The randomized, double-blind, and placebo-controlled Phase 2 study (NCT03560245) is comparing bryostatin to placebo for the treatment of moderately severe to severe Alzheimer’s disease in individuals not receiving Namenda (memantine), an approved medicine marketed for these disease stages. Patients who went through a wash-out period of 30 days without talking Namenda were allowed to enroll.
A total of 108 individuals are being randomized to 20 micrograms (µg) Bryostatin-1 delivered into the blood (intravenously) or a placebo for 12 weeks, followed by a 30-day post-treatment evaluation. The first two doses were a loading dose 20% higher than the assigned dose and administered one week apart. In total, patients will receive seven doses of either Bryostatin-1 or placebo.

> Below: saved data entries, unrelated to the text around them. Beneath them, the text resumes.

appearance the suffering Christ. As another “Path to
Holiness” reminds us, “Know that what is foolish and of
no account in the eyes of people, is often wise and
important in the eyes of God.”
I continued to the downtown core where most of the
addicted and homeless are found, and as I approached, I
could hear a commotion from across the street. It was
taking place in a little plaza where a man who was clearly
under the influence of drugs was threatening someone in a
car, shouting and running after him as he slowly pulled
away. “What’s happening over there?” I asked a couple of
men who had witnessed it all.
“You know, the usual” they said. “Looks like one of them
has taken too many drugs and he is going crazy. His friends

The trial’s primary efficacy endpoint, or goal, is the safety and efficacy of Bryostatin-1 as a treatment for cognitive deficits. Efficacy will be measured as change in the Severe Impairment Battery (SIB) score from the beginning of the study up to week 15. The SIB assesses cognition in Alzheimer’s disease. Test questions measure domains such as attention, language, orientation, memory, or social skills. Lower scores indicate greater cognitive impairment.
Secondary efficacy endpoints include changes in SIB between baseline, or study start, and weeks five, nine, 13 and 15.
“We believe that Bryostatin may have transformative potential as a treatment for moderate to severe AD,” said Charles Ryan, chief executive officer of Neurotrope.
“This confirmatory Phase 2 study could be a critical point of validation for our Bryostatin platform. We look forward to reporting top-line data from this study in the second half of 2019,” Ryan added.
Bryostatin is a small molecule designed to penetrate the blood-brain-barrier and specifically activate the protein kinase C (PKCϵ). Its activity enhances nerve cells’ capacity to communicate with each other, while supporting the repair of damaged communication nodes (synapses).
Preclinical studies have shown that treatment with Bryostatin not only restored synapses, but also triggered the formation of new ones while preventing cell death.
Results from the company’s previous exploratory Phase 2 clinical trial (NCT02431468) showed that Bryostatin-1 led to a sustained improvement in cognition compared to placebo in patients with moderate-to-severe Alzheimer’s disease.
“Bryostatin uses a novel, multi-modal mechanism of action which has demonstrated the ability to generate new, mature synaptic connections and prevent neuronal death in AD models. The promising data from our previous exploratory Phase 2 trial showed greater than baseline improvements in Severe Impairment Battery (SIB) scores for patients in the 20 µg Bryostatin-1 dose group, suggesting the potential to translate Bryostatin’s neurorestorative properties in the clinic,” Alkon said.
The current trial is due to finish in July.